Resilience Roundup - Managing the Hidden Costs of Coordination - Issue #67

If you missed the discussion last week, it’s not too late to sign up, Hope to see you there Friday, February 14th at 0900 PST (1700 UTC)


Managing the Hidden Costs of Coordination

This is a paper by Laura McGuire it comes from an interesting issue of ACM Queue in which all of the articles are related to resilience engineering and from authors that you may recognize. Also, unlike a lot of the material I analyze here, the author is specifically looking at what we do in software. In this case lowering or managing the costs of coordination, we’ve talked a bit about this previously but Maguire goes into it a bit more in depth, specifically addressing some problems that we as responders and maintainers of software systems run into.

Maguire talks about the hidden costs and that’s because the cost of coordination in periods where things are slower can seem invisible. They’re easily accounted for and as the pace of operations ramps up, like during incident, there’s likely a period where experts (such as you, dear reader) are managing well. So it can seem as if the costs aren’t there. Of course, a point is reached where we can no longer pay those costs and coordination begins to break down. When it starts to break down, these costs become more visible.

Some signs that coordination may be breaking down include:

  • “Difficulties in synchronizing activities
  • disruptions to the smooth flow of task sequences
  • conversation explicitly aimed at trying to organize multiple parties”

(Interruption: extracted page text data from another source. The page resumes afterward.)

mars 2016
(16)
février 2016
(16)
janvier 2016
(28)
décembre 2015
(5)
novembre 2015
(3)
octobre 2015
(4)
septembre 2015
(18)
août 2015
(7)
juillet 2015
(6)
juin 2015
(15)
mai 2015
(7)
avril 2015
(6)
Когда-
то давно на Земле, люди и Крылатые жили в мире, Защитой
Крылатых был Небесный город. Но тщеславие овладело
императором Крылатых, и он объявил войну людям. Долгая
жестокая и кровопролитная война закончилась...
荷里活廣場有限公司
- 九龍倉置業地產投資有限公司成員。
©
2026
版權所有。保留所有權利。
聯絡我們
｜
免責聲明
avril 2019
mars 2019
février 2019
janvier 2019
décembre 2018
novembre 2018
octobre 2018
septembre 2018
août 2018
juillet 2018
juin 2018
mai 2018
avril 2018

To start with Maguire points out that this is something that can be actively designed for or not, that these high costs can often result from using tooling where it wasn’t designed to account for joint activity. I think this perspective, that we can design systems to help coordination and to help control costs is important. She mentions chatops in particular, it’s used often and can be helpful in a lot of ways, but as she puts it:

“Poor design renders ChatOps nearly useless as a tool for sensemaking as people come into an evolving and increasingly pressured situation”

This is because they end up faced with a wall of text.

Maguire critiques other ways in which these high costs are usually addressed in software teams, including incident response frameworks such as the Incident Command System (ICS). I believe she has some valid concerns about it. I also think that those concerns can often stem from misuse of the framework. As she points out, one of the ways of handling coordination is to have an incident commander. The downside to this is that the incident commander can sort of seem to have two jobs. Maguire calls this working both in and on the incident, where the incident commander is keeping track of details of the incident so that they can anticipate needed action in the future, but if they spend too much time or effort trying to get a good assessment of what the situation is that can pull them away from facilitating the coordination between the other roles. In general, she points out that centrally managing who does what can typically lead to a slower response than the pace of the incident so that the responders then fall behind. This makes it harder to catch up with what’s really going on and harder for everyone to get on the same page.

Another approach she addresses is what she calls “enforcing operational discipline” to follow the ICS. If you’ll be at SREcon America West, you’ll hear me talk a bit about this. I do not believe that ICS should be used to enforce operational discipline in the sense that Maguire seems to be addressing. I certainly don’t contest that it can be used in that way. For example, she points out that one adaptation as the costs of coordination get high is that groups will split off and form their own Slack channels, sometimes away from the main incident channel as a way of lowering the costs and synchronizing their work with the relevant people. Some people will tell you that this does not follow ICS, but I strongly disagree with this notion. In fact, most communication systems that are used by agencies that use ICS at various scales, fire departments, EMS, etc… typically have their own TAC channels. Sure, there is one main channel. We might think of that as out incident channel where most or all responders are tuned in. They typically talk to dispatch and dispatch talks to them, but very, very rarely will you see a setup like this where there aren’t also channels to talk to other responders in the area. As Maguire puts it:

rather than forcing responders to bear significant attentional and workload costs, it is advisable to facilitate shifting various lines of work to subgroups while supporting connecting the progress or difficulties into the larger flow of the response.”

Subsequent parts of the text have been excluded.